Mylan sued Kirkland claiming that work the firm had performed on several matters gave it access to confidential, strategic information that might, despite so-called ethical walls, be used against the company.

Although the report, which must still be adopted by the federal judge overseeing the case, is predicated on Pennsylvania law, ethical rules and retention agreements are sufficiently similar in other states to make the magistrate’s recommendation instructive.

Kirkland was already representing Teva when Mylan became a client. According to the magistrate’s report, Mylan was aware of Kirkland’s work for Teva, “including regulatory matters and products liability litigation with respect to certain drugs, some of which were matters in which Teva’s interests were directly adverse to Mylan.”

In addition, Mylan had agreed to a waiver agreement that allowed Kirkland to represent others, “including in litigation, arbitration or other dispute resolution” procedures that might be adverse.

Nonetheless, that agreement, known as an advance waiver, shouldn’t be read to permit Kirkland to represent Teva, the magistrate said.

Several years ago, Cravath, Swaine & Moore LLP, which represents Mylan in the takeover battle, although not in the conflict litigation, was embroiled in a similar suit.

Airgas Inc., in a Pennsylvania state court, claimed that Cravath was conflicted because it represented the company in financings from 2001 to 2009, when it said it could no longer continue in that role because of a conflict. That suit settled in 2011 on terms that remain confidential.

The conflicts issue in the Kirkland case will linger even though Teva has now retained Sullivan & Cromwell LLP as its adviser.

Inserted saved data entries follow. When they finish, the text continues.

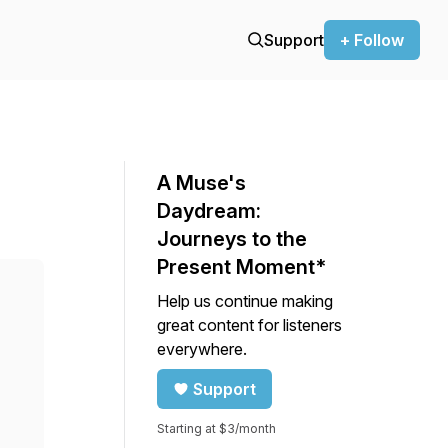
Support
+ Follow
A Muse's
Daydream:
Journeys to the
Present Moment*
Help us continue making
great content for listeners
everywhere.
Support
Starting at $3/month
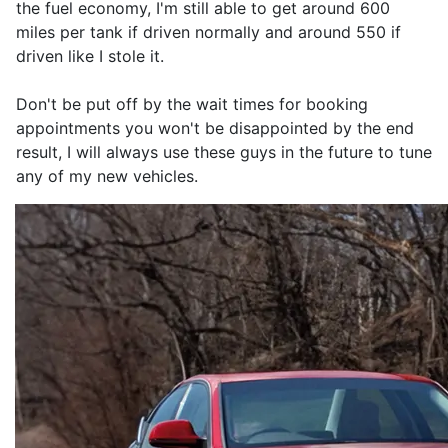
the fuel economy, I'm still able to get around 600
miles per tank if driven normally and around 550 if
driven like I stole it.
Don't be put off by the wait times for booking
appointments you won't be disappointed by the end
result, I will always use these guys in the future to tune
any of my new vehicles.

Kirkland, represented by Gibson, Dunn & Crutcher LLP, is planning on objecting to the magistrate’s report, the firm said in an emailed statement. Wilson Sonsini Goodrich & Rosati represented Mylan in the conflict litigation.

“We strongly disagree with the recommendation made by the magistrate judge, and we reject any suggestion that Kirkland & Ellis’s representation of Teva in its proposed acquisition of Mylan NV presents a conflict of interest,” Kirkland said.

Even if the judge overseeing the case ultimately rejects the magistrate’s report, the detailed analysis should offer firms “one tool in how to manage conflicts and draft waivers,” Hyland said.

“To the extent you can make a waiver specific and really identify the types of matters that you intend to include or exclude, the better the chances that a court will enforce it.”